1st Saint Marcellin

Started by jbuczek, November 02, 2013, 03:35:22 PM

Previous topic - Next topic

jbuczek



Pic shows one of the four rounds I made that have been in the cave at 55 F and RH 90%. I fear they may be too thick and frankly too bloomy. One of them, above, shows a hole or pit in the rind. Is this considered slipskin? And if so, is there a fix?

jbuczek



Same wheel above cut open at 14 days. I thought it tasted wonderful. Will be interesting to see how the paste on the other three change over the next few weeks.
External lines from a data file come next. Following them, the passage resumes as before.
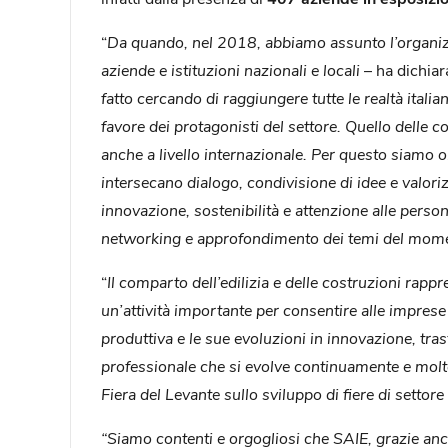
“
Da quando, nel 2018, abbiamo assunto l’organizza
aziende e istituzioni nazionali e locali
– ha dichia
fatto cercando di raggiungere tutte le realtà itali
favore dei protagonisti del settore. Quello delle c
anche a livello internazionale. Per questo siamo or
intersecano dialogo, condivisione di idee e valoriz
innovazione, sostenibilità e attenzione alle person
networking e approfondimento dei temi del mom
“
Il comparto dell’edilizia e delle costruzioni rapp
un’attività importante per consentire alle imprese 
produttiva e le sue evoluzioni in innovazione, tr
professionale che si evolve continuamente e mol
Fiera del Levante sullo sviluppo di fiere di settore 
“Siamo contenti e orgogliosi che SAIE, grazie anc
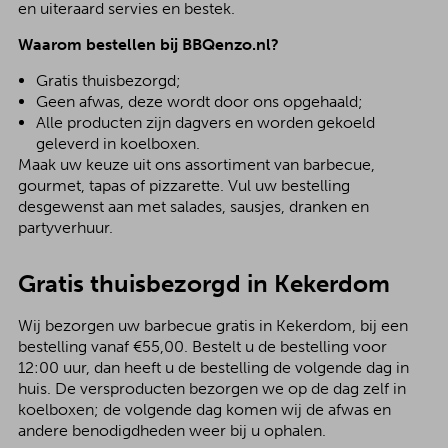
en uiteraard servies en bestek.
Waarom bestellen bij BBQenzo.nl?
Gratis thuisbezorgd;
Geen afwas, deze wordt door ons opgehaald;
Alle producten zijn dagvers en worden gekoeld
geleverd in koelboxen.
Maak uw keuze uit ons assortiment van barbecue,
gourmet, tapas of pizzarette. Vul uw bestelling
desgewenst aan met salades, sausjes, dranken en
partyverhuur.
Gratis thuisbezorgd in Kekerdom
Wij bezorgen uw barbecue gratis in Kekerdom, bij een
bestelling vanaf €55,00. Bestelt u de bestelling voor
12:00 uur, dan heeft u de bestelling de volgende dag in
huis. De versproducten bezorgen we op de dag zelf in
koelboxen; de volgende dag komen wij de afwas en
andere benodigdheden weer bij u ophalen.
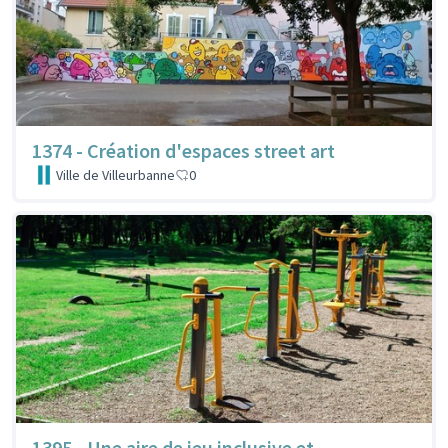
1374 - Création d'espaces street art
Ville de Villeurbanne
0
1395 - Une aire de jeu inclusive et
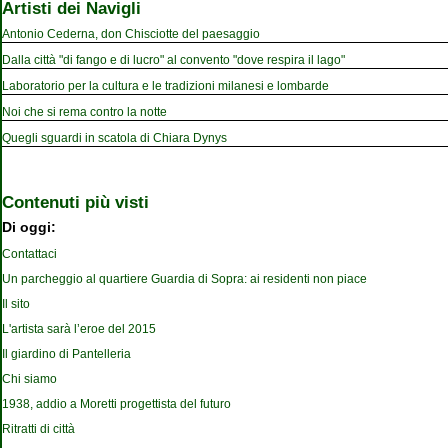
Artisti dei Navigli
Antonio Cederna, don Chisciotte del paesaggio
Dalla città "di fango e di lucro" al convento "dove respira il lago"
Laboratorio per la cultura e le tradizioni milanesi e lombarde
Noi che si rema contro la notte
Quegli sguardi in scatola di Chiara Dynys
Contenuti più visti
Di oggi:
Contattaci
Un parcheggio al quartiere Guardia di Sopra: ai residenti non piace
Il sito
L'artista sarà l’eroe del 2015
Il giardino di Pantelleria
Chi siamo
1938, addio a Moretti progettista del futuro
Ritratti di città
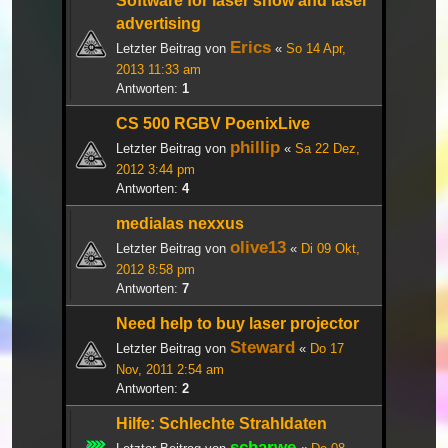
Software for laser show and laser
advertising
Erics
Letzter Beitrag von
«
So 14 Apr,
2013 11:33 am
Antworten:
1
CS 500 RGBV PoenixLive
phillip
Letzter Beitrag von
«
Sa 22 Dez,
2012 3:44 pm
Antworten:
4
medialas nexxus
olive13
Letzter Beitrag von
«
Di 09 Okt,
2012 8:58 pm
Antworten:
7
Need help to buy laser projector
Steward
Letzter Beitrag von
«
Do 17
Nov, 2011 2:54 am
Antworten:
2
Hilfe: Schlechte Strahldaten
scharwe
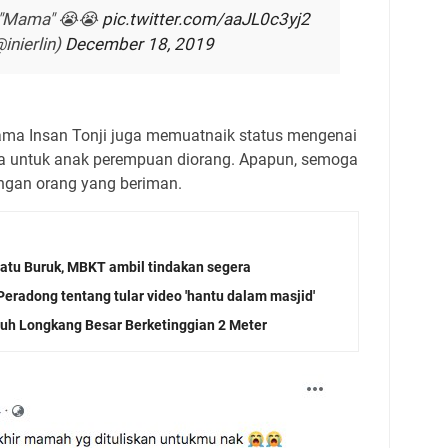
ng "Mama" 😭😭
pic.twitter.com/aaJL0c3yj2
@inierlin)
December 18, 2019
nama Insan Tonji juga memuatnaik status mengenai
nya untuk anak perempuan diorang. Apapun, semoga
ngan orang yang beriman.
tu Buruk, MBKT ambil tindakan segera
eradong tentang tular video 'hantu dalam masjid'
atuh Longkang Besar Berketinggian 2 Meter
I will be opening them one at a time to get a good bead on how things ripen.

Schnecken Slayer

It looks like slipskin where the outer layer ripens too fast.
-Bill
One day I will add something here...

jbuczek

Yeah, not sure how to curb the slipskin but I will look into it for batch 2. In any case, this was a total win taste-wise. I just opened the second one three/four days later and it had changed so much. Funkier, better.

Digitalsmgital

Funk is good in music and cheese. (hygiene, not so much)

If the taste is good then the texture looks wonderful, I likes me a little oooozing. Why change it up next batch?

jbuczek

Thanks for the response. I opened the third one and no slipskin to speak of, the middle paste was tight and the ooze was gone. Love these little cheeses. I am wondering how to get them very soft and runny. Perhaps its just a matter of putting them in a crock and waiting another couple weeks. In any case I am going to do a second batch in the next week.

mgasparotto

What recipe did you use? Thinking of starting a batch soon. I have Mary Karlin's recipe, but would be interested to hear others.